LLMs like ChatGPT can already generate content, copy, translations and other text-based services that freelancers on UPWK/FVRR provide. This could displace significant segments of their market. If automation replaces enough services on Upwork/Fiverr, it could depress wages for remaining human providers as competition increases. Angi's providers may avoid this pressure on earnings.
Basic coding and web development tasks common on UPWK/FVRR also face risk from AI code generation. Angi's services like plumbing and electrical work are not easily automated. Generative AI is likely to advance further, but they are already able to produce some of the creative outputs necessary for things like like logos, posters, ads etc that designers on UPWK/FVRR are hired for currently. It is not unreasonable to think they can do the entire job within a couple years. Angi's services remain sheltered from this AI threat vector.
While Angi could potentially use AI for better provider matching, the nature of the services being higher-touch manual work protects the underlying demand. Upwork and Fiverr face greater zero-sum risk of replacement from AI itself, with FVRR facing the most existential threat as it focuses on less advanced skillsets like graphic design and copywriting (hence the name, hire someone for “five dollars”).
Network effects - As AI displaces providers on Upwork/Fiverr, it could shrink their networks and pool of talent available for matching, compounding the impact. Angi's provider ecosystem could remain more stable.
Market expansion - By lowering costs, AI could enable Angi to expand into additional home service categories that have been prohibitively expensive using human talent alone up until now.
Business model risks - Upwork and Fiverr's transaction-based model could suffer disproportionately from automation versus Angi's subscription revenues. Angi has a dataset relevant to the economy, both locally and internationally, as well as valuable to homebuilders and contractors while Upwork and Fiverr’s data is likely to become deprecated and not worth very much. Amazon’s Mechanical Turk already dominates the area where Upwork and Fiverr could pivot in order to gain convexity in terms of earnings to artificial intelligence trends.
Offense versus defense - Upwork and Fiverr may have to invest heavily in their own AI just to defend their businesses, while Angi can use AI purely to expand its opportunities.
I like FVRR and UPWK better as a standalone short, and I would not include this play in the L/S implementation, but it’s worth mentioning as a possibility.
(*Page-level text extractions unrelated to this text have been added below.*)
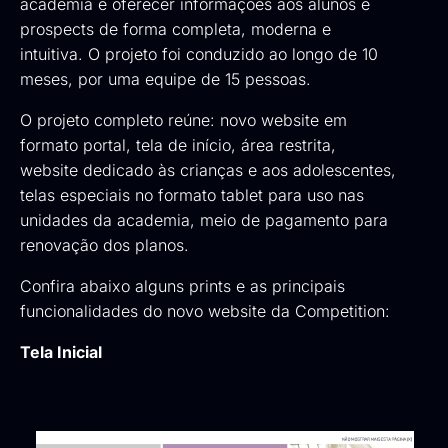
academia e oferecer informações aos alunos e
prospects de forma completa, moderna e
intuitiva. O projeto foi conduzido ao longo de 10
meses, por uma equipe de 15 pessoas.
O projeto completo reúne: novo website em
formato portal, tela de início, área restrita,
website dedicado às crianças e aos adolescentes,
telas especiais no formato tablet para uso nas
unidades da academia, meio de pagamento para
renovação dos planos.
Confira abaixo alguns prints e as principais
funcionalidades do novo website da Competition:
Tela Inicial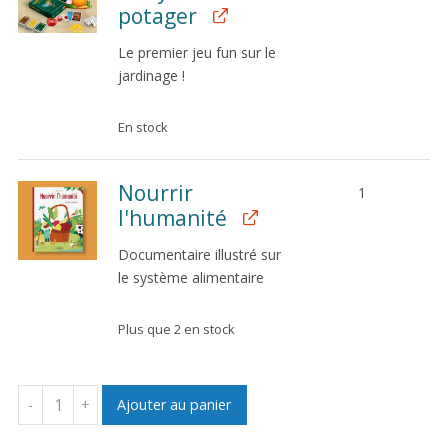
potager
Le premier jeu fun sur le
jardinage !
En stock
Nourrir
1
l'humanité
Documentaire illustré sur
le système alimentaire
Plus que 2 en stock
Ajouter au panier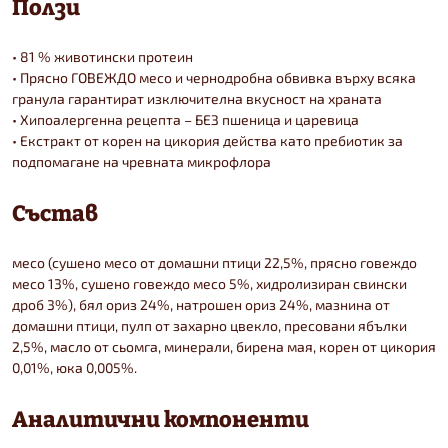
Ползи
• 81 % животински протеин
• Прясно ГОВЕЖДО месо и чернодробна обвивка върху всяка
гранула гарантират изключителна вкусност на храната
• Хипоалергенна рецепта – БЕЗ пшеница и царевица
• Екстракт от корен на цикория действа като пребиотик за
подпомагане на чревната микрофлора
Състав
месо (сушено месо от домашни птици 22,5%, прясно говеждо
месо 13%, сушено говеждо месо 5%, хидролизиран свински
дроб 3%), бял ориз 24%, натрошен ориз 24%, мазнина от
домашни птици, пулп от захарно цвекло, пресовани ябълки
2,5%, масло от сьомга, минерали, бирена мая, корен от цикория
0,01%, юка 0,005%.
Аналитични компоненти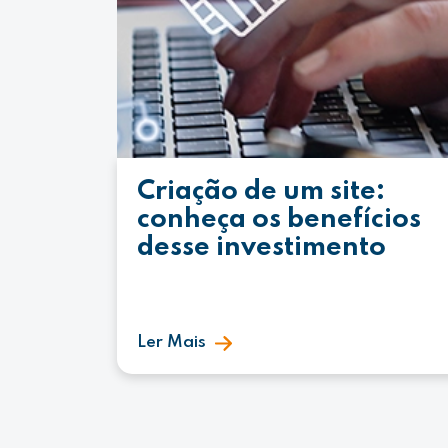
Criação de um site:
conheça os benefícios
desse investimento
Ler Mais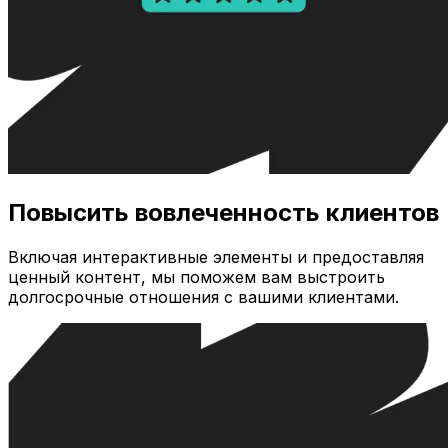
Повысить вовлеченность клиентов
Включая интерактивные элементы и предоставляя
ценный контент, мы поможем вам выстроить
долгосрочные отношения с вашими клиентами.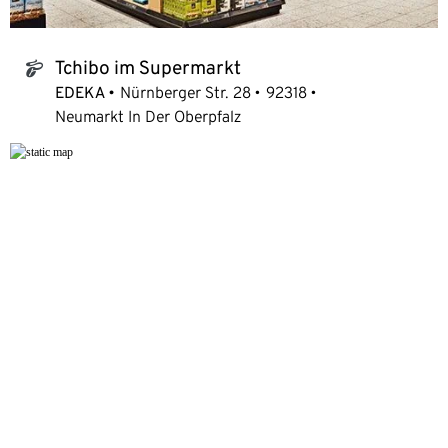
Tchibo im Supermarkt
tchibo_logo
EDEKA
Nürnberger Str. 28
92318
Neumarkt In Der Oberpfalz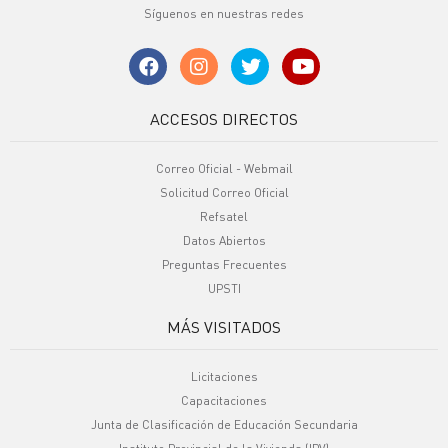
Síguenos en nuestras redes
ACCESOS DIRECTOS
Correo Oficial - Webmail
Solicitud Correo Oficial
Refsatel
Datos Abiertos
Preguntas Frecuentes
UPSTI
MÁS VISITADOS
Licitaciones
Capacitaciones
Junta de Clasificación de Educación Secundaria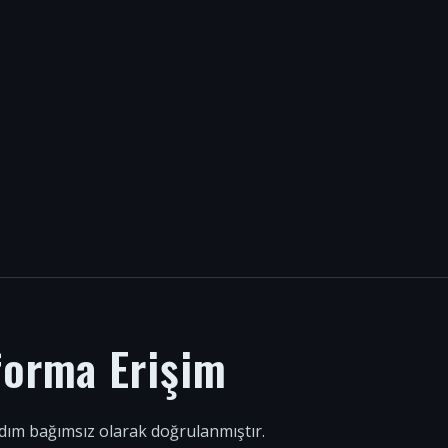
forma Erişim
 adım bağımsız olarak doğrulanmıştır.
Here is the current AI Long/Short Basket I’m using from the above ideas.

It includes and excludes some ideas (in favor of running them as standalone shorts), but feel free to customize it yourself.

Winners and Losers in the Database

One more topic, not so much about losers but about what will enable the winners to be winners - it’s (yes, you guessed it) data. But more specifically, database.

Now, mongoDB (MDB) has gotten some AI hype and that’s fine. MongoDB is a document-based database system that is commonly used to store and retrieve data in various applications, including those in artificial intelligence (AI). MongoDB itself is not an AI technology, but it can be an important part of an AI system's infrastructure as the “system of record” for vector embeddings.

In an AI application, you might use MongoDB to store things like user data, model information, training data, or results of computations. However, the actual AI algorithms and models would likely be implemented using specialized libraries or platforms like TensorFlow, PyTorch, or Scikit-learn, which would then interact with the MongoDB database as needed. And the AI model is not going to interact with MDB directly in a way that results in more business for them, the data must have a vector embedding. A vector database, also known as a vector similarity search engine, plays a crucial role in many AI applications, especially in the domain of machine learning, where high-dimensional vectors are frequently used.

-UPDATE: I am adding this, which had not yet been announced when this article was being written: Introducing Vector Search in Azure Cosmos DB for MongoDB vCore for app developers looking to use AI capabilities.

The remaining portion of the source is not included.